All the way to the movie theatre and all the while we were in line, I proceeded to voice my consternation at being told that I should not eat the cake until "more people show up." But it was food and I WAS HUNGRY, so sue me. Good thing I didn't eat it all, 'cause the cakes produced quite a spectacle. Of course we were confronted with Drafthouse employees asking about the cakes, but we assured them that we had connections with management and that as long as we talked to Management Guy "Trey" about the cakes we were cleared to bring them inside. When Trey showed up, he stated that while it was theatre policy not to allow outside food inside the theatre, our cakes were just "so cool" that he was willing to make an exception.
We'd gotten there a couple hours early, so we staked out our positions toward the front of the line. For the next two hours, our cakes attracted a lot of attention including the attention of a reporter. All I'm saying is that SOMEONE's gonna be in the paper soon. There was much beer drinking in line (but I hate beer so I remained completely sober), and then.... Could it be?

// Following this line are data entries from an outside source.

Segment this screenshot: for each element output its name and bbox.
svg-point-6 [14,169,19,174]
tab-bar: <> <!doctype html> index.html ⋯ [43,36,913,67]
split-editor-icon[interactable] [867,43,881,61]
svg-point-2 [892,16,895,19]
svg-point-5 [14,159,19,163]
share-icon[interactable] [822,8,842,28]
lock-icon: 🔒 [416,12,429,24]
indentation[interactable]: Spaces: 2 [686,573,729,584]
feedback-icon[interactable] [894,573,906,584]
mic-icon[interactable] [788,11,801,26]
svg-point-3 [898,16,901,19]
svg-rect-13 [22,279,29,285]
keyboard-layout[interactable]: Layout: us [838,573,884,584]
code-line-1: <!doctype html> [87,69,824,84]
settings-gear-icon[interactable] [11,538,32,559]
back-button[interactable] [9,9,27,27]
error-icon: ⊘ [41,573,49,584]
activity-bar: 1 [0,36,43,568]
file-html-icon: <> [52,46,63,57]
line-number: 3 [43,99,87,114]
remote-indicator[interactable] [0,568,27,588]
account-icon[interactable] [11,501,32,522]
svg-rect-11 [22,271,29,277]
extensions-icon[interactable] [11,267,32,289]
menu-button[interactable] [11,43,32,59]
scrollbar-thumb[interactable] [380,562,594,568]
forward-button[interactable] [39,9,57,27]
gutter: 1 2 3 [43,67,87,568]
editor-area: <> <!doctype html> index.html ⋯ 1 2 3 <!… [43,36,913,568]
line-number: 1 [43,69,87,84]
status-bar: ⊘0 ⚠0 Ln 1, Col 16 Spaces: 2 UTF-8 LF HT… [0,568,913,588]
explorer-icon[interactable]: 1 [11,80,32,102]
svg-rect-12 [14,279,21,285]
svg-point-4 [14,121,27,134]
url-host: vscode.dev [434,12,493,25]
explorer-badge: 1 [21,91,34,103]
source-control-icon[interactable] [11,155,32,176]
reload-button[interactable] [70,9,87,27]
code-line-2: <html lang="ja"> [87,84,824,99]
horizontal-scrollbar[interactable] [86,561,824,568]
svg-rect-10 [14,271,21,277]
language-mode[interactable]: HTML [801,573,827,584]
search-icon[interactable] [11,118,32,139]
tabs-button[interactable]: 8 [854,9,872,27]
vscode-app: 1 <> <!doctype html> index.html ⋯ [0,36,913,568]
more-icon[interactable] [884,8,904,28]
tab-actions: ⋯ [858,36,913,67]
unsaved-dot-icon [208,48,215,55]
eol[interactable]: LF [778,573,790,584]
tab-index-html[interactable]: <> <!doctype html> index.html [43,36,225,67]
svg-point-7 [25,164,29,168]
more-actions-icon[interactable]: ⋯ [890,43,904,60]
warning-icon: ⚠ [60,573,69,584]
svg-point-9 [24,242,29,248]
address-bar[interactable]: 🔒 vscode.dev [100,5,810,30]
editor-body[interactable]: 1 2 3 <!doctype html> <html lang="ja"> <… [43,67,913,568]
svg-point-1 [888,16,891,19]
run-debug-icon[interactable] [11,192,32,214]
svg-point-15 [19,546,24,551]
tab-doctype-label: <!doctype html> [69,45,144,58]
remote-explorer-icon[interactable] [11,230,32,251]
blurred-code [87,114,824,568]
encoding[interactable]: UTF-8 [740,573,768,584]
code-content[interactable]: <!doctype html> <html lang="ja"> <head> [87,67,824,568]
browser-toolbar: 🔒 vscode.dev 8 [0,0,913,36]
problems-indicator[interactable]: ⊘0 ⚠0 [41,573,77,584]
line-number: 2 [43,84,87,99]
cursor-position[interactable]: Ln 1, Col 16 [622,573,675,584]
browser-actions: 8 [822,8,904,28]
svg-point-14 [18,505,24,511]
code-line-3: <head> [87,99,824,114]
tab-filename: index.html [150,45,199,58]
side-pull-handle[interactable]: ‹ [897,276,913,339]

They started letting us into the theatre.
Waiting in line; I'm on the floor with aught but my legs, nose, and mouth concealed.
Joel and I have weird looks on our faces here. Ryan must have been being a dick.
Ryan guzzling a Corona.
And this picture just about sums up my life situation for the past couple months. Art imitating life. And I'm oblivious in the middle.
Waiting in the Theatre:
Cake eating was had. And it was delicious. I also had half of a quesadilla, which was also delicious. News also spread that Quentin Tarantino and Rosario Dawson were there to see the movie, and at first I didn't believe it. Ryan was the one that told me, and he's a big fat liar most of the time when it comes to little, gullible me, but he assured me it was true. And it also didn't reek of his usual bullshit, so I believed him. I set out on a quest to have a celebrity sighting, but it didn't happen and the movie was about to start, so I headed back to my seat.
Movie Time:
What can I say about the movie that anyone else can't say? It is a thing of legend. Good thing I had to go through that conditioning therapy when I was in Intro Psych. a couple years back. I was pre-screened as someone who was terribly afraid of snakes, and I qualified for treatment so I'm much better about my irrational fear of snakes. Had I not gone through therapy, I'm not sure I would have been able to take it. I did have to have my hand partially covering the screen about half the time due to gruesome deaths, but isn't that kinda the point? I don't think I've ever had that much fun watching a movie in a theatre before. It was the whole point to heckle it (and Ryan kept making Whookie sounds throughout the showing), so how could I possibly become irritated with the occasional person who just can't seem to shut-up which seems to happen so much when going to a movie theatre. Nope, it was open season on snakes, and by god we were gonna heckle our way through the next couple hours.
And the Movie Ends:
We slowly shuffled our way out of the theatre. It took us so long to get things in order and say goodbye to everyone that we were some of the last people there. We headed out to the car, where a strange surprise was waiting for us.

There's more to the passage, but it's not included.